What matters to semiconductor junctions is the chip temperature. The chip generates heat, and its temperature goes up until it reaches thermal equilibrium, meaning that as much heat is going out as is being generated.

Heat flow is more complex than this simplification, but it's good for a first look. Heat flow and temperature can be modeled like a thermal "Ohm's Law". The temperature difference across some thermal resistance is equal to the power (analogous to current) flowing through some thermal resistance, which is denominated in degrees C per watt of power transferred.

There exist grain-of-wheat incandescent bulbs that dissipate only 1/2 to 3/4W, but the filament gets up to temperatures that make it glow white-hot. That's because the bulb is designed to stop heat flow out by conduction, and the only way power can get out is by radiating out as light. On the other hand, hair dryers may generate a kilowatt or so, but the waste heat comes out as 120F air, not yellow-white light. The difference is that the thermal resistance of flowing air over wires is remarkably lower than from the inside of the bulb.

The grain-of-wheat bulb also illustrates that heat flow problems are usually heat *spreading* problems. The bulb can't spread its heat. The dryer has a moving volume of air to carry it away.

But back to semiconductors. The fractional-nanoacre chip generates heat, and most of that has to be conducted out by the solder mounting of the chip to an internal heat spreader (if it's been well designed) and then to the transistor's external metal heat conduction plate. Every transistor worth using will specify this resistance to getting heat out as a resistance of X degrees C per watt from chip to case.

There is then a thermal resistance from that metal plate through some insulator to the heatsink itself. And finally from the heat sink to the external air.

The thermal resistances add, and the internal junction temperature puts a cap on the internal temperature. If you assume a 150C chip temperature, and the external air is at 110F/43C, then you only have (150-43) = 107 C rise you can tolerate. If the chip has to dissipate 40W, then the total device + insulator + heat sink thermal resistance has to be less than 107/40 = 2.67 C/W. Easy-peasy.

Er, until that resistance needed gets under about 2.5C/W. The size of the heat sink explodes. When that happens, you can get into fancier and fancier designs with forced air, even forced *water* like some gamers like to run their CPUs.

If you have the option (as you do at the design stage) you can get a huge advantage by electrically paralleling the power devices. If you have to dissipate 100W, it may not be practical without forced-water + forced-air cooling in one chip, but if you split this to two chips, you can use a multifin well-designed heat sink to get rid of 2x 50W, and getting rid of 4 x 25W spaced out on a sink may not even require fins. It's how DENSE the power is, and how hard you have to work to spread it out.

I heavily advise looking at whether you can use 2-4 MOSFETs in parallel to spread the heat out.
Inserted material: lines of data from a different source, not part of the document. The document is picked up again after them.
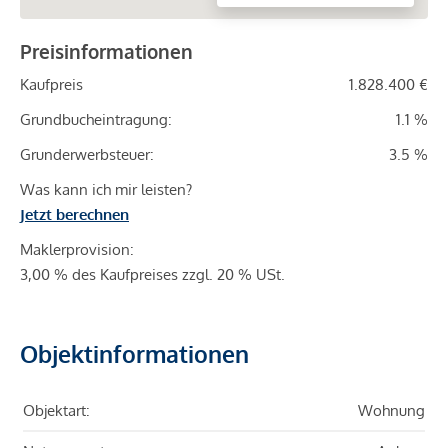
Preisinformationen
Kaufpreis
1.828.400 €
Grundbucheintragung:
1.1 %
Grunderwerbsteuer:
3.5 %
Was kann ich mir leisten?
Jetzt berechnen
Maklerprovision:
3,00 % des Kaufpreises zzgl. 20 % USt.
Objektinformationen
Objektart:
Wohnung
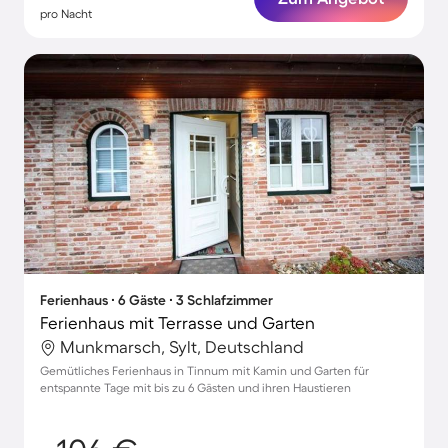
pro Nacht
Ferienhaus ∙ 6 Gäste ∙ 3 Schlafzimmer
Ferienhaus mit Terrasse und Garten
Munkmarsch, Sylt, Deutschland
Gemütliches Ferienhaus in Tinnum mit Kamin und Garten für
entspannte Tage mit bis zu 6 Gästen und ihren Haustieren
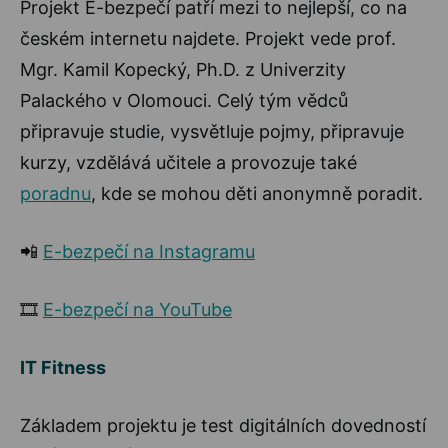
Projekt E-bezpečí patří mezi to nejlepší, co na
českém internetu najdete. Projekt vede prof.
Mgr. Kamil Kopecký, Ph.D. z Univerzity
Palackého v Olomouci. Celý tým vědců
připravuje studie, vysvětluje pojmy, připravuje
kurzy, vzdělává učitele a provozuje také
poradnu
, kde se mohou děti anonymně poradit.
📲
E-bezpečí na Instagramu
🎞️
E-bezpečí na YouTube
IT Fitness
Základem projektu je test digitálních dovedností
Please post amp HV current at full blast, squarewave clipping into a 20% reduced load, so as to have worst case consumption, and then do the math with that same current and half the voltage, so as to predict worst case.

I bet the results must be hair rising.

Only armed with such data can we design a cooling system (even a passive heatsink) but from the beginning, I consider the steel chassis the worst heat sink available.

Maybe a large (at least 4"x4") 2mm aluminum "heat spreader" , riveted to the steel chassis and with thermal grease in between may start to do someting useful.

FWIW I use such heat spreaders even on my SS amp aluminum chassis, simply because besides area, thickness rules.

I was wondering about paralleling. I know the die temperature is always a lot hotter than the case, which is why I stopped when I reached 100C on the latter. Would you need to use source resistors (like emitter resistors in a big bipolar amp) to compensate for imperfectly matched devices? Or, since it's basically a source follower, would that matter?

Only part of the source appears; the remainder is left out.